Diffuse X-ray scattering and disorder in p-methyl-N-(p-chlorobenzylidene)aniline, C14H12ClN (ClMe): analysis via automatic refinement of a Monte Carlo model

Abstract

A recently developed method for fitting a Monte Carlo computer simulation model to observed single-crystal diffuse X-ray scattering has been applied to (hOl) scattering data obtained for the disordered compound p-methyl-N-(p-chlorobenzylidene)aniline, C14H12ClN (ClMe), at 295 K. Each molecular site is occupied by a molecule in one of four basically different orientations defined by combinations of a side-to-side and an end-to-end flip. These different orientations were represented in the model by two sets of binary random variables.

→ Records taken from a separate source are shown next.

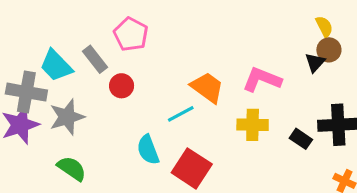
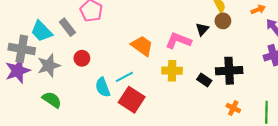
black triangle: (315, 62) -> (202, 29), moved
red circle: (122, 86) -> (82, 58), moved
cyan line: (181, 114) -> (124, 77), moved

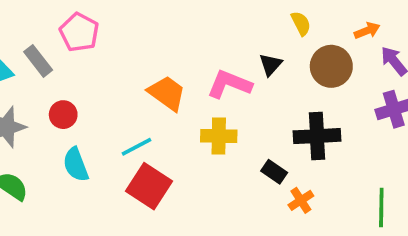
brown circle: (223, 21) -> (331, 66), moved, size x1.5
black rectangle: (204, 80) -> (274, 172), moved
cyan semicircle: (103, 87) -> (76, 165), moved
orange cross: (233, 108) -> (301, 200), moved, turned 32

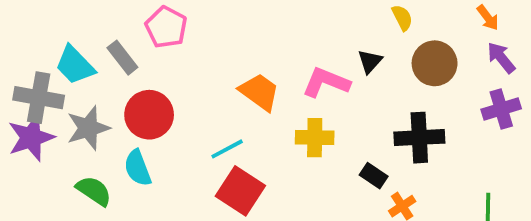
orange arrow: (367, 31) -> (488, 18), moved, turned 75
red circle: (63, 115) -> (149, 115), size x1.6
cyan semicircle: (76, 165) -> (138, 168), moved

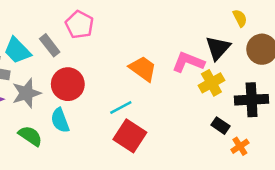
black triangle: (370, 61) -> (218, 48), size x1.5
yellow cross: (315, 138) -> (211, 83), moved, turned -30

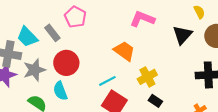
pink L-shape: (188, 62) -> (142, 19), moved
yellow cross: (211, 83) -> (147, 77), moved
black rectangle: (221, 126) -> (155, 101), moved

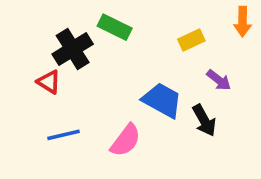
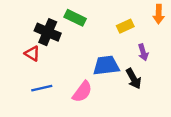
black cross: (73, 49) -> (48, 32), turned -35
purple arrow: (219, 80) -> (143, 52), turned 35
blue trapezoid: (162, 100) -> (106, 65), turned -36

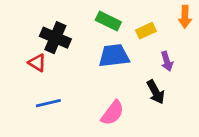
green rectangle: (75, 18) -> (108, 21), moved
blue trapezoid: (106, 65) -> (114, 56), moved
pink semicircle: (82, 92) -> (112, 113), moved

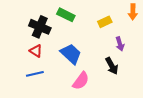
green rectangle: (108, 21) -> (66, 15), moved
blue trapezoid: (114, 56) -> (71, 54), moved, turned 50
red triangle: (37, 63) -> (36, 51), moved

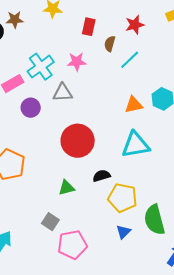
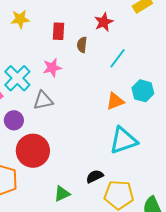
cyan line: (130, 60) -> (117, 58), moved
red circle: (78, 141) -> (33, 151), moved

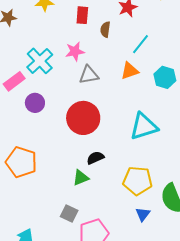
gray triangle: (43, 100) -> (89, 75), moved
orange triangle: (115, 101) -> (130, 71), moved
red circle: (33, 151) -> (83, 118), moved
black semicircle: (95, 176) -> (95, 158), moved

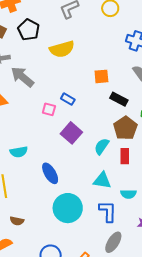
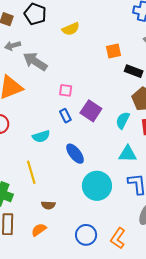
yellow semicircle: (62, 49) -> (71, 29), size x0.7
blue rectangle: (68, 99) -> (65, 116), moved, turned 40

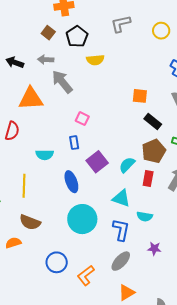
yellow semicircle: (71, 29) -> (95, 60), moved
purple square: (91, 111) -> (97, 162), moved
brown semicircle: (48, 205) -> (30, 222), size x1.5

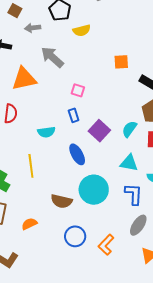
brown square: (48, 33) -> (15, 11), moved
gray arrow: (46, 60) -> (33, 28), moved
orange square: (140, 96) -> (121, 62), moved
brown semicircle: (30, 222) -> (62, 201), moved

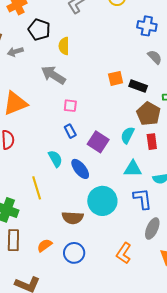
yellow semicircle: (82, 30) -> (64, 46), turned 114
gray arrow: (52, 57) -> (53, 75), moved
orange square: (121, 62) -> (116, 78), moved
cyan semicircle: (46, 132) -> (55, 159), moved, turned -102
blue circle: (75, 236) -> (74, 253), moved

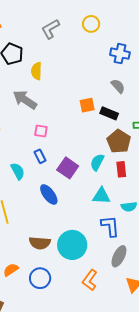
gray semicircle: (155, 57) -> (118, 86), moved
cyan semicircle: (55, 159) -> (18, 171), moved
cyan circle: (102, 201) -> (72, 245), moved

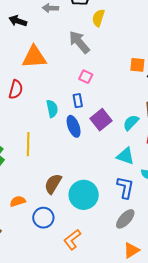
blue ellipse: (49, 194) -> (74, 126), moved
brown semicircle: (40, 243) -> (53, 184), turned 100
orange L-shape: (90, 280) -> (72, 240), moved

In addition to these occupancy variables, the model also allowed local orientational and centre-of-mass translational displacements. The disordered structure was modelled using rigid-body molecules linked by harmonic springs to represent 'effective' intermolecular interactions. The refined model included 4 parameters describing the correlation of neighbouring occupational variables and 28 parameters describing the force-constant and 'size-effect' parameters on seven symmetry-inequivalent types of intermolecular vectors. The model refined to an overall agreement factor, R = [∑ w(ΔI)2/∑ wIobs/2]1/2, of 32.8% for 28500 data points. It was found that the SRO correlation structure observed within the layers of molecules in the ab plane is typical of a frustrated lattice, where nearest- and second-nearest-neighbour effects oppose each other. This appears to be the main difference between this compound and the sister compound, p-chloro-N-(p-methylbenzylidene)aniline (MeCl), studied previously. The local relaxational displacements that result from local 'size-effect' strains operating on different intermolecular vectors generally reflect the tendency for distances involving Cl-Cl interactions to be longer than the observed average distances.